About this exercise: Return every line of the data below exactly, but do not include the images.

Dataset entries
◆ ◆ ◆ ◆ ◆ ◆ ◆

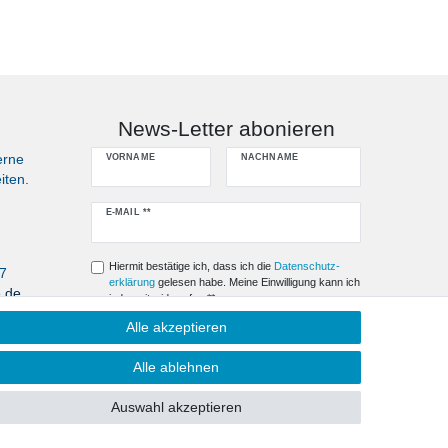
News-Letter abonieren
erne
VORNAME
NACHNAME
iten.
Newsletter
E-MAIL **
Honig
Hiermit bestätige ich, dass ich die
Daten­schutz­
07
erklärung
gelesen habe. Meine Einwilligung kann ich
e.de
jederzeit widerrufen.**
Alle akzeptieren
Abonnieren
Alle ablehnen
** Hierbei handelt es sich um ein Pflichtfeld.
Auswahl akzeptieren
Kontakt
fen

◆ ◆ ◆ ◆ ◆ ◆ ◆

Result of the exercise:
News-Letter abonieren
erne
VORNAME
NACHNAME
iten.
Newsletter
E-MAIL **
Honig
Hiermit bestätige ich, dass ich die
Daten­schutz­
07
erklärung
gelesen habe. Meine Einwilligung kann ich
e.de
jederzeit widerrufen.**
Alle akzeptieren
Abonnieren
Alle ablehnen
** Hierbei handelt es sich um ein Pflichtfeld.
Auswahl akzeptieren
Kontakt
fen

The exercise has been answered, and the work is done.